Infine il sindaco ha ribadito l’impossibilità del trasferimento del mercato in centro – come già aveva comunicato durante l’intervista rilasciata a LO STRADONE per il numero di Luglio attualmente in edicola.

Di seguito gli altri punti all’ordine del giorno e l’esito delle votazioni effettuate.

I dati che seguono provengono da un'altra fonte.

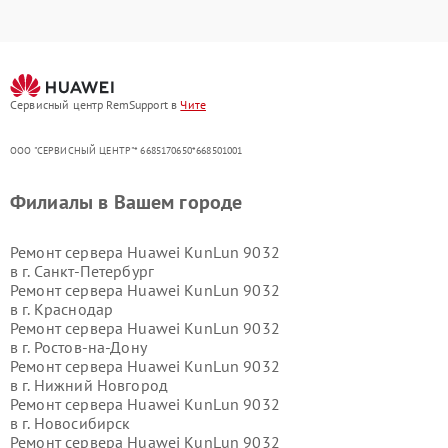
Сервисный центр RemSupport в
Чите
ООО "СЕРВИСНЫЙ ЦЕНТР"* 6685170650*668501001
Филиалы в Вашем городе
Ремонт сервера Huawei KunLun 9032
в г.
Санкт-Петербург
Ремонт сервера Huawei KunLun 9032
в г.
Краснодар
Ремонт сервера Huawei KunLun 9032
в г.
Ростов-на-Дону
Ремонт сервера Huawei KunLun 9032
в г.
Нижний Новгород
Ремонт сервера Huawei KunLun 9032
в г.
Новосибирск
Ремонт сервера Huawei KunLun 9032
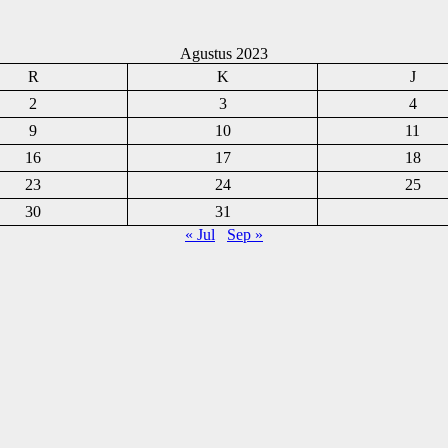
Agustus 2023
R
K
J
2
3
4
9
10
11
16
17
18
23
24
25
30
31
« Jul
Sep »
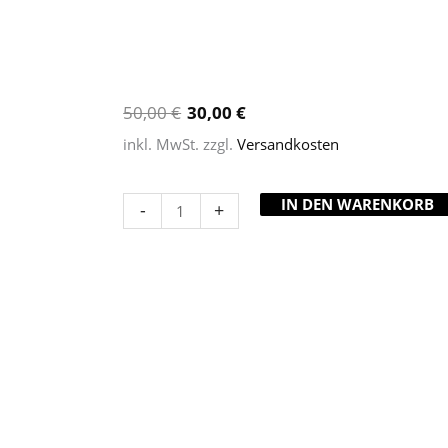
50,00
€
30,00
€
inkl. MwSt.
zzgl.
Versandkosten
IN DEN WARENKORB
-
+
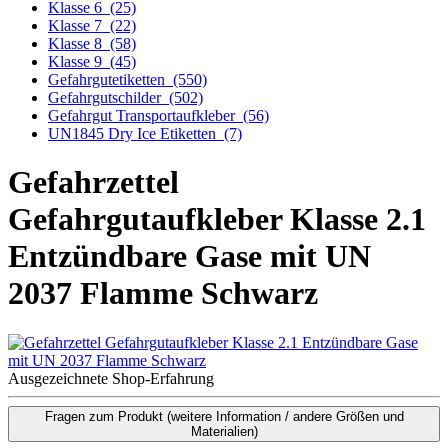
Klasse 6
(25)
Klasse 7
(22)
Klasse 8
(58)
Klasse 9
(45)
Gefahrgutetiketten
(550)
Gefahrgutschilder
(502)
Gefahrgut Transportaufkleber
(56)
UN1845 Dry Ice Etiketten
(7)
Gefahrzettel
Gefahrgutaufkleber Klasse 2.1
Entzündbare Gase mit UN
2037 Flamme Schwarz
Ausgezeichnete Shop-Erfahrung
Fragen zum Produkt
(weitere Information / andere Größen und
Materialien)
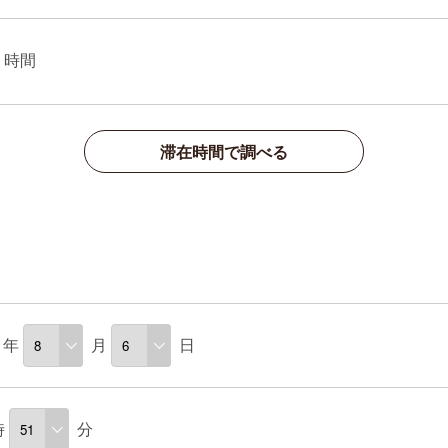
時間
滞在時間で調べる
年
月
日
時
分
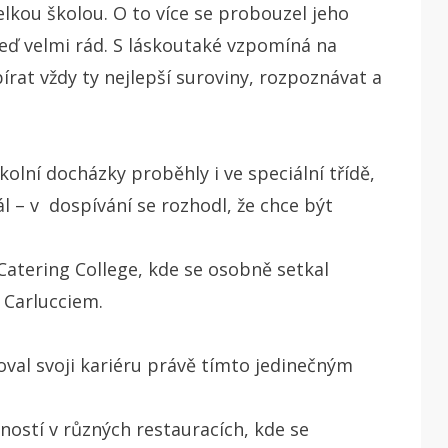
lkou školou. O to více se probouzel jeho
teď velmi rád.
S láskoutaké vzpomíná na
írat vždy ty nejlepší suroviny, rozpoznávat a
školní docházky proběhly i ve speciální třídě,
dál – v dospívání se rozhodl, že chce být
atering College, kde se osobně setkal
 Carlucciem.
oval svoji kariéru právě tímto jedinečným
ností v různých restauracích, kde se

  • Rendiconto della gestione Esercizio 2017 approvato con 14 voti a favore e 4 contrari;
  • Decreto Ingiuntivo per Medica Sud. Riconoscimento di legittimità di debito fuori bilancio. D. Lgs. n. 267 del 18.08.2000 Lett. A): approvato  con 14 voti a favore e 6 contrari;
  • Parere tecnico-giuridico richiesto dal Comune di Corato con nota Prot. n. 35930 del 23.11.2011 al Prof. Avv. Ugo Patroni Griffi. Riconoscimento di legittimità di debito fuori bilancio. D. Lgs. n. 267: poiché nella cartellina dei documenti fornita ai consiglieri manca il carteggio relativo il consiglio, con 20 voti favorevoli, ha scelto il ritiro del punto;
  • Giudizio alla Corte di Appello di Bari Bucci Michele c/ Comune di Corato. Riconoscimento di legittimità di debiti fuori bilancio – D. Lgs. n. 267 del 18.08.2000 Lett. E): approvato con 14 voti a favore e 5 contrari;
  • Giudizio davanti alla Corte di Appello di Bari. Ferrante Cataldo c/ Comune di Corato. Riconoscimento di legittimità di debiti fuori bilancio. D. Lgs. n. 267 del 18.08.2000 Lett. E): approvato con 14 voti a favore e 4 contrari;
  • Giudizio davanti al Tribunale di Trani. Cassanelli Vincenzo c/ Comune di Corato. Riconoscimento di legittimità di debiti fuori bilancio. D. Lgs. n. 267 del 18.08.2000 Lett. E): approvato con 14 voti a favore e 7 contrari;
  • Giudizio davanti al Tar Puglia. Tota Vincenza c/ Comune di Corato. Riconoscimento di legittimità di debiti fuori bilancio. D. Lgs. n. 267 del 18.08.2000 Lett. E): approvato con 14 voti a favore e 7 contrari;
  • Giudizio davanti al Tribunale di Trani – Comune di Corato c/ Quercia Francesco. Riconoscimento di legittimità di debiti fuori bilancio. D. Lgs. n.267 del 18.08.2000 Lett. E): approvato con 14 voti a favore e 7 contrari.